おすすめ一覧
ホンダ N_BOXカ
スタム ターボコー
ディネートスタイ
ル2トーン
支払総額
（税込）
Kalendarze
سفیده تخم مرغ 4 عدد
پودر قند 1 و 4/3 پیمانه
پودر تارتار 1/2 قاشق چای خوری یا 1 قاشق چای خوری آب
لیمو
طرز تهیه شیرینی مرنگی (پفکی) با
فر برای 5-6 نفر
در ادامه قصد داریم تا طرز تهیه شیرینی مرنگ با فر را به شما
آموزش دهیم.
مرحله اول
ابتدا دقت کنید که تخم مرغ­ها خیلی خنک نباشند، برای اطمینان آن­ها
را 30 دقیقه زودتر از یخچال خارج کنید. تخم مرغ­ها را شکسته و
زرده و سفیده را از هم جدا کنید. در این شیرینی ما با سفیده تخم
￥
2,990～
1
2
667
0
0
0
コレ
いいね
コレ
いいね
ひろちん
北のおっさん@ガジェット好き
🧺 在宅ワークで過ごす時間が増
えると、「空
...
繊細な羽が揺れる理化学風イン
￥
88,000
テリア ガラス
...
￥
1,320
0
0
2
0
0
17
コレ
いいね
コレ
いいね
--
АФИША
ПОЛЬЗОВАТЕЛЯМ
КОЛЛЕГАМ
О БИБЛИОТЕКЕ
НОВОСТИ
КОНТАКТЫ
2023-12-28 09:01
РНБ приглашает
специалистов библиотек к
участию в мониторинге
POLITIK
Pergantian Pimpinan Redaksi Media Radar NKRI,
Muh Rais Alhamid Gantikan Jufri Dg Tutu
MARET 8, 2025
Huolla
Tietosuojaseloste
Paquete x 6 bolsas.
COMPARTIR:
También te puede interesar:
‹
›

TO DO | Lines with "تهیه": copy every one of them from the listing above.

OUTPUT FOR THIS TASK |
طرز تهیه شیرینی مرنگی (پفکی) با
در ادامه قصد داریم تا طرز تهیه شیرینی مرنگ با فر را به شما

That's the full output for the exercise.